## [Task]
Please output exactly the lines below, starting at the line that has "ty community" and ending at the line that has "I've got a question", both included; leave out all pictures and include nothing else.

## [Data to examine]
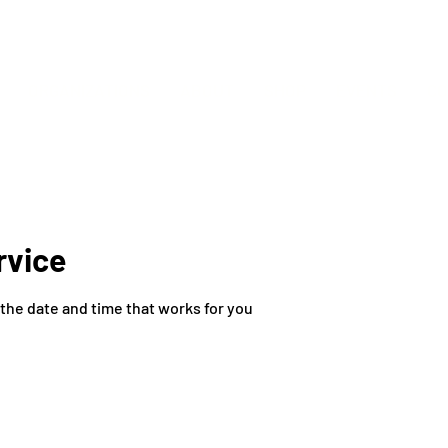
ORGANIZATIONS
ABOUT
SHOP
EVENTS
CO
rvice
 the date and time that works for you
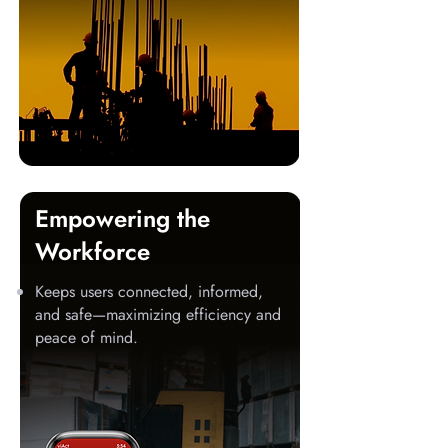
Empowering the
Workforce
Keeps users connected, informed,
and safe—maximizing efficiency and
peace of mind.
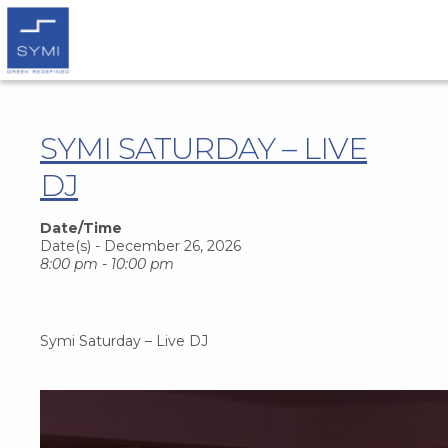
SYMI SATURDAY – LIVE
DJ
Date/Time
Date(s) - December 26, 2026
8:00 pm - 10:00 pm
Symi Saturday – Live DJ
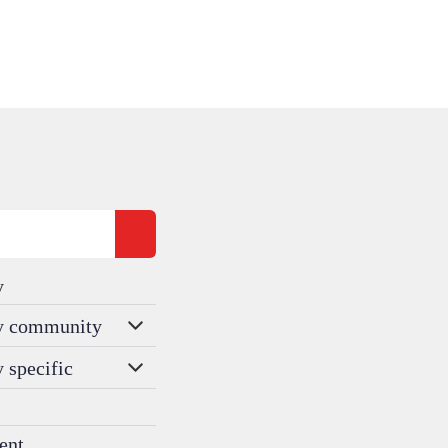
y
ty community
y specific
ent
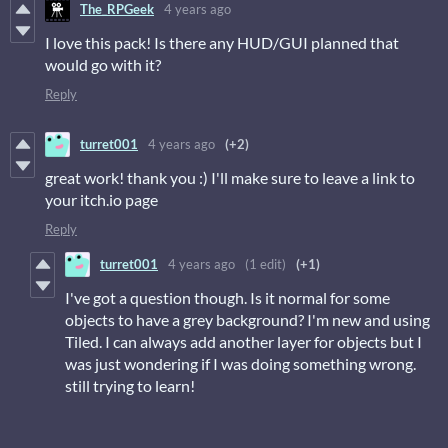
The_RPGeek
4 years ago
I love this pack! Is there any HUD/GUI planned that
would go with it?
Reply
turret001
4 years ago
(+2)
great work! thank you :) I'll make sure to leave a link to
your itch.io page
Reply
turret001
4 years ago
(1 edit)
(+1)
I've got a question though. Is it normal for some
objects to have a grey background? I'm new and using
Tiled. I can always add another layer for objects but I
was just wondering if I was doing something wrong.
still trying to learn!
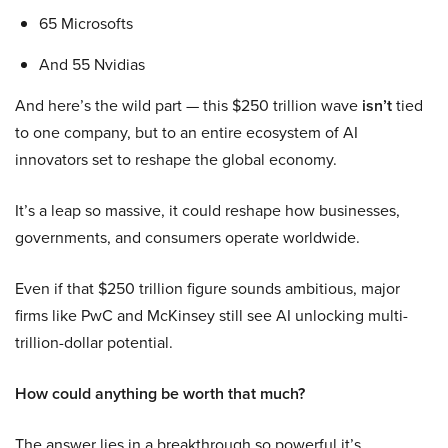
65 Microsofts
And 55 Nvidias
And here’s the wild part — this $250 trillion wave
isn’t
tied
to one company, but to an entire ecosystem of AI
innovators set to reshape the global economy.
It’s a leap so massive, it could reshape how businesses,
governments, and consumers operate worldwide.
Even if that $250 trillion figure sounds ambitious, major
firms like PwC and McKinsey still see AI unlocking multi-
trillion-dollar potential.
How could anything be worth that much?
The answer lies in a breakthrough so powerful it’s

...

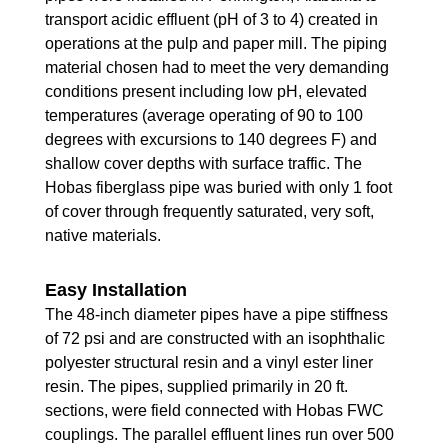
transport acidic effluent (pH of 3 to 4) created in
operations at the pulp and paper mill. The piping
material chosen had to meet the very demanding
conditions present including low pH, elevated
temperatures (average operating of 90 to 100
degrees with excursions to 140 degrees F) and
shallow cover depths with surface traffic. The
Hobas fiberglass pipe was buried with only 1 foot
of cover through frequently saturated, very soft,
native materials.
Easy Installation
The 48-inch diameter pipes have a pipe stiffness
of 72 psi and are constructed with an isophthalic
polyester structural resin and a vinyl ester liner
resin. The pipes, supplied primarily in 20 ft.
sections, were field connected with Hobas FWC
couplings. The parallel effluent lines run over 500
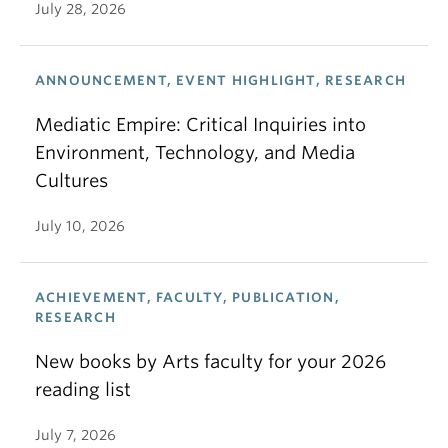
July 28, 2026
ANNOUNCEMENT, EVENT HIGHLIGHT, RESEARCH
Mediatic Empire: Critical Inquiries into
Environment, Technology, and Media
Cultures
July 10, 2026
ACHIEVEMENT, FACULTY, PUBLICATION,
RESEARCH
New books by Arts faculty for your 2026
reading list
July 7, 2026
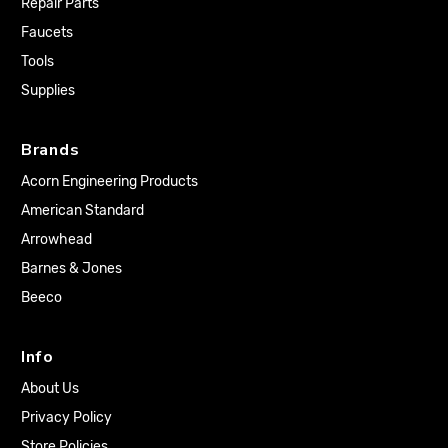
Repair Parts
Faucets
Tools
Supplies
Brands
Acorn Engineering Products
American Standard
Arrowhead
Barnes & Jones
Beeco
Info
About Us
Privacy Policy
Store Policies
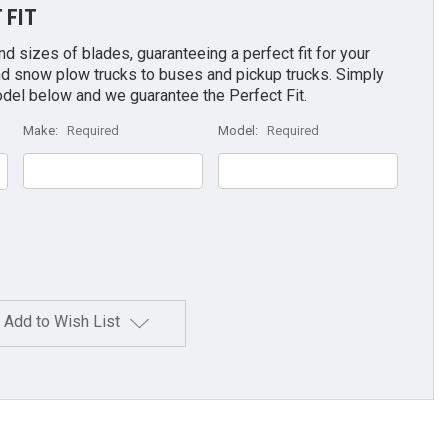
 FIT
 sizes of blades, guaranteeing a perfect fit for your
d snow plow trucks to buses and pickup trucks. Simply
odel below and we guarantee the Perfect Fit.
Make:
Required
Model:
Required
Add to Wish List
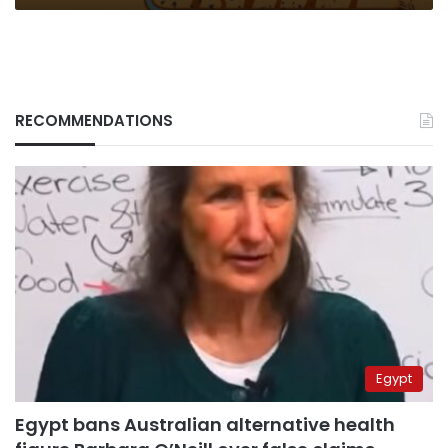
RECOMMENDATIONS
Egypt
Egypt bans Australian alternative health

## [Task response]
ty community
y specific
ent
The_RPGeek
4 years ago
I love this pack! Is there any HUD/GUI planned that
would go with it?
Reply
turret001
4 years ago
(+2)
great work! thank you :) I'll make sure to leave a link to
your itch.io page
Reply
turret001
4 years ago
(1 edit)
(+1)
I've got a question though. Is it normal for some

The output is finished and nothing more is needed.